Are Dynasties Good for Sports?

Lewis Hamilton, LeBron James, Aryton Senna and Terry Bradshaw are all current or former members of powerful sports dynasties.

Lewis Hamilton, LeBron James, Aryton Senna and Terry Bradshaw are all current or former members of powerful sports dynasties.

Famous sportswriter Alexander Wolff once said, “I deplore dynasties for the same reasons critics rip a formulaic movie: stock characters, predictable plot.”
In this day and age, we can skip past stale or boring moments with the click of a button or a flick of the wrist. We no longer have the time to wait for that moment of excitement, and we refuse to watch boring sports.
Even in quarantine, people love to watch their favorite teams play their eternal rival in a fierce battle of skills and wits. When people are stuck in their homes, one of the only ways they can return to normality is by watching their favorite sports.

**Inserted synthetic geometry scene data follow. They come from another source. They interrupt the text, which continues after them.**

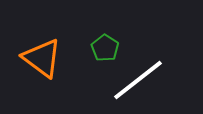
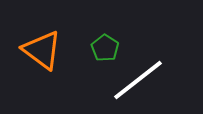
orange triangle: moved 8 px up
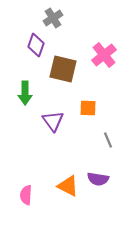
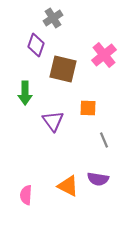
gray line: moved 4 px left
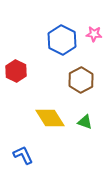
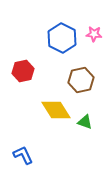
blue hexagon: moved 2 px up
red hexagon: moved 7 px right; rotated 20 degrees clockwise
brown hexagon: rotated 15 degrees clockwise
yellow diamond: moved 6 px right, 8 px up
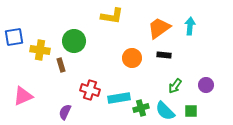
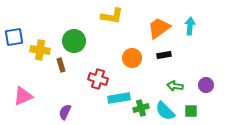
black rectangle: rotated 16 degrees counterclockwise
green arrow: rotated 63 degrees clockwise
red cross: moved 8 px right, 11 px up
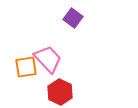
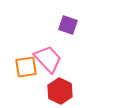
purple square: moved 5 px left, 7 px down; rotated 18 degrees counterclockwise
red hexagon: moved 1 px up
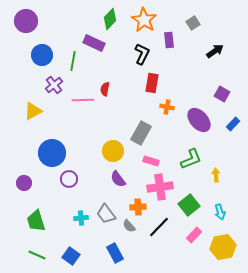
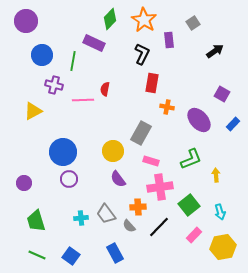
purple cross at (54, 85): rotated 36 degrees counterclockwise
blue circle at (52, 153): moved 11 px right, 1 px up
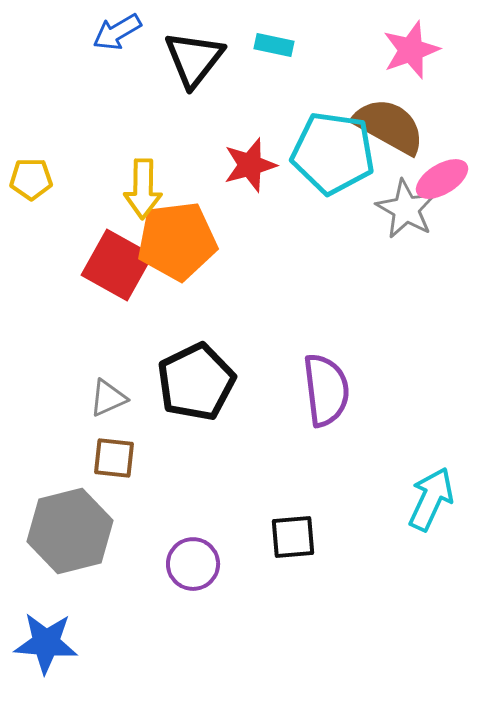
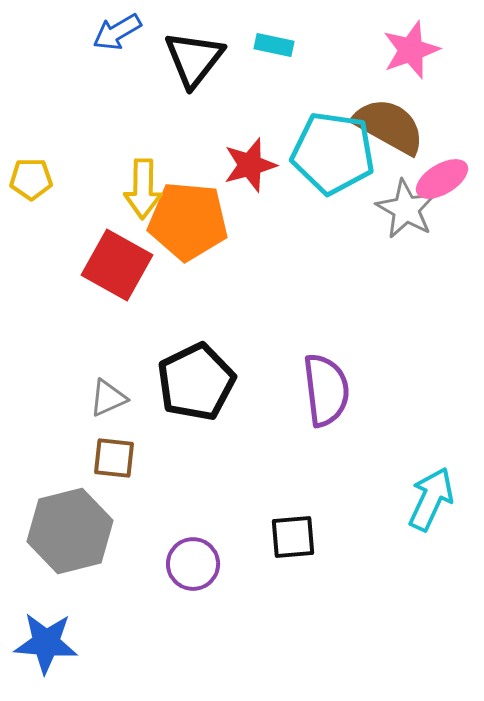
orange pentagon: moved 11 px right, 20 px up; rotated 12 degrees clockwise
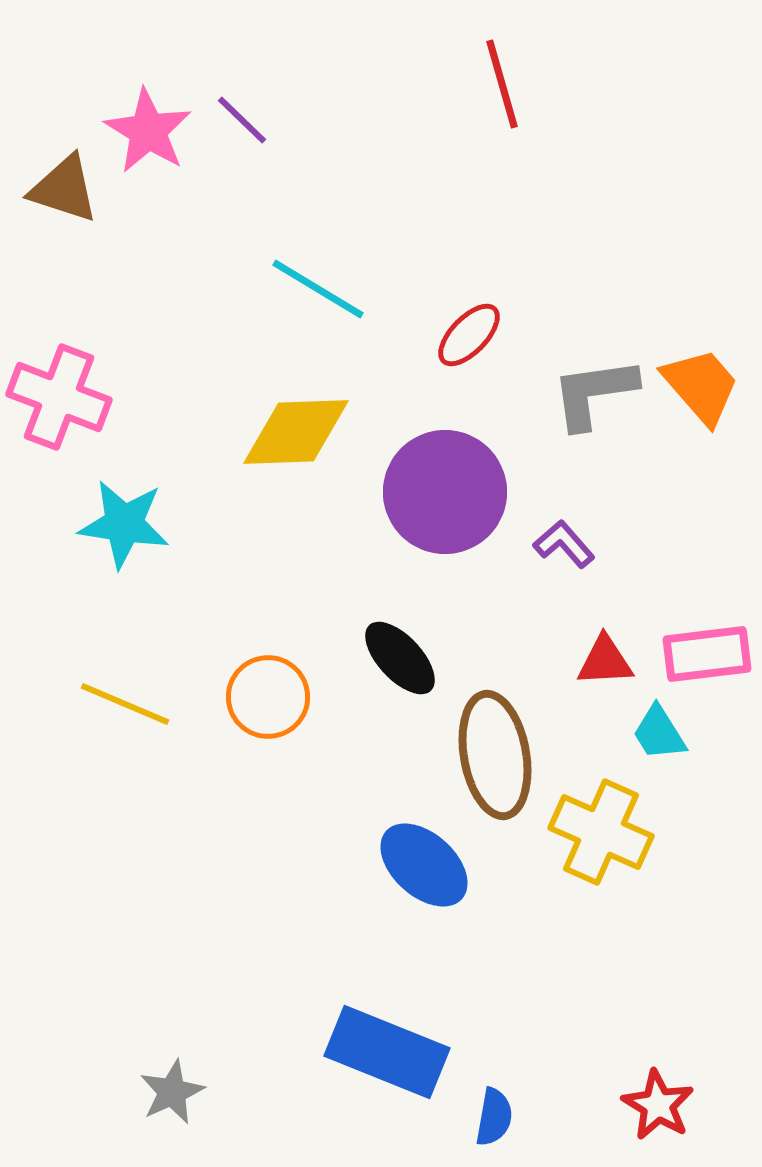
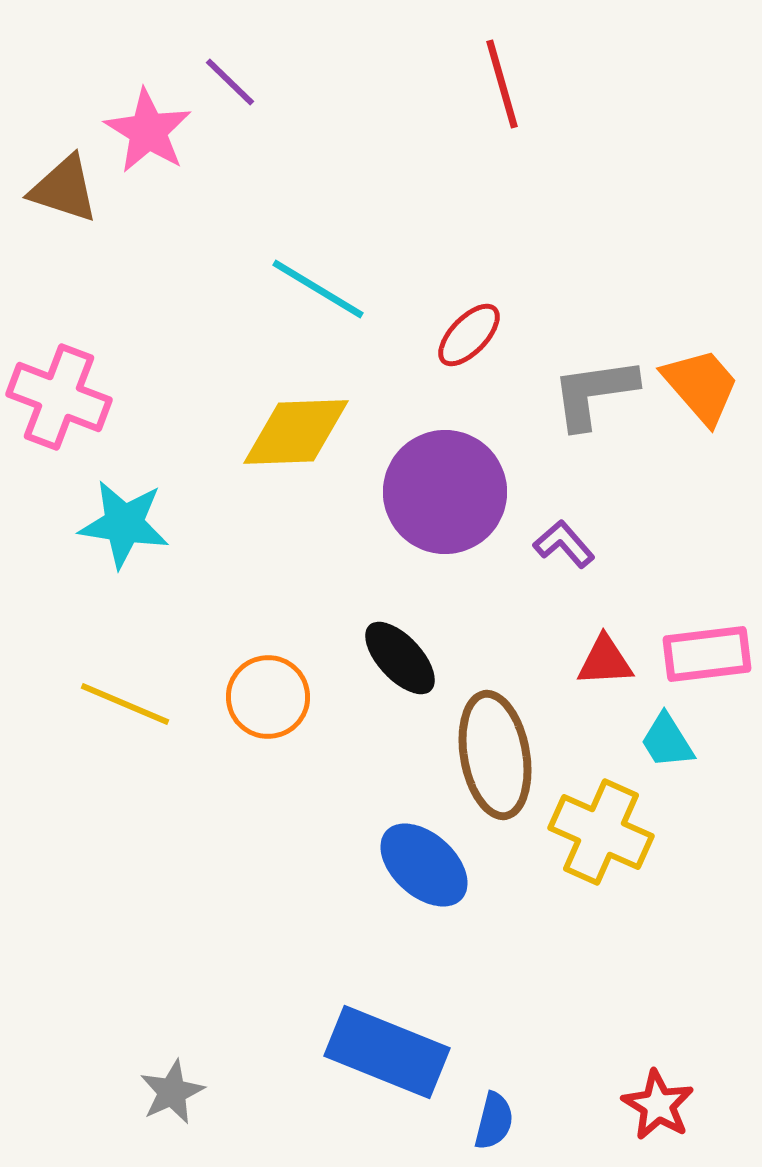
purple line: moved 12 px left, 38 px up
cyan trapezoid: moved 8 px right, 8 px down
blue semicircle: moved 4 px down; rotated 4 degrees clockwise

Now, in possibly the world’s darkest hour, we can’t afford to watch uninteresting sports. It is one of few outlets that people have left, and we cannot let one-sided matches and dynasties quell the legacies of our favorite teams and players.
In the 70’s, the Pittsburgh Steelers won an unrivaled four Super Bowls in six years, and in the 1976 season, they shut out five different teams. Even to this day, according to sports writer Richard Hoffer, they have the legacy of being one of the most dominant football teams of all time.

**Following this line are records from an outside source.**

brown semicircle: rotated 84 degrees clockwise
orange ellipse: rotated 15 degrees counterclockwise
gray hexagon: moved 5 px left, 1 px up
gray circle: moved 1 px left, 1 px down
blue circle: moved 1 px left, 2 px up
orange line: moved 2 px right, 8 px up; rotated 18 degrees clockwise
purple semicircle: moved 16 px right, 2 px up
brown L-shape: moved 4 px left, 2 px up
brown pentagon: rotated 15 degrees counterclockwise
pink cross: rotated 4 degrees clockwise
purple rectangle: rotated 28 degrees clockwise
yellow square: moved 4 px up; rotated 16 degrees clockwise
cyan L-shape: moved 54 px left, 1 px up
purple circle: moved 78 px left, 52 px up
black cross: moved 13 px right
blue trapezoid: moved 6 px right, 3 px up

As a lifelong Steelers fan, I understand the reverence that a team’s community has around their era of being a dynasty, but being as young as I am, I have been able to witness another dynasty in football, the Patriots.
For me, the slog of toiling through 17+ weeks of football just for the inevitable Super Bowl victory by Tom Brady is not fun to watch. Untouched through the controversies and overall shady nature of the organization, year after year, the aptly named “Deflate-triots” came out on top.
Now with some retrospective on these fallen titans, I realized that their defeats at the hands of the Eagles, Giants, Packers, and Bears were legendary moments in NFL history. Despite this, since 2014, the Patriots 4th Super Bowl win, the Super Bowl’s TV ratings, according to Statistia, has tanked, a shred of the sport’s former glory.
This is not only a theme of football, but in the entire sports world. Lewis Hamilton and Sebastian Vettel have won eleven out of the last thirteen F1 World Championships. Mercedes have won the last seven F1 World Championships, easily looking to add more and more.
When teams spend so much money to build and race these cars, the way Mercedes has pulled ahead is remarkable. Although this feat of engineering dominance and racing skill is astonishing, it comes at a cost. Formula One has lost 250 million annual viewers since 2008, which was Lewis Hamilton’s first championship run, again from Statistia.
This absolute dominance harkens back to the days of the sports legends, such as Ayrton Senna, Alain Prost, and Lewis’s main comparison and “rival,” Micheal Schumacher. Lewis’s last championship was won by 124 points, almost five whole first place races. This is a dangerous place for the sport, arguably the most exciting race was the one where Lewis didn’t even compete.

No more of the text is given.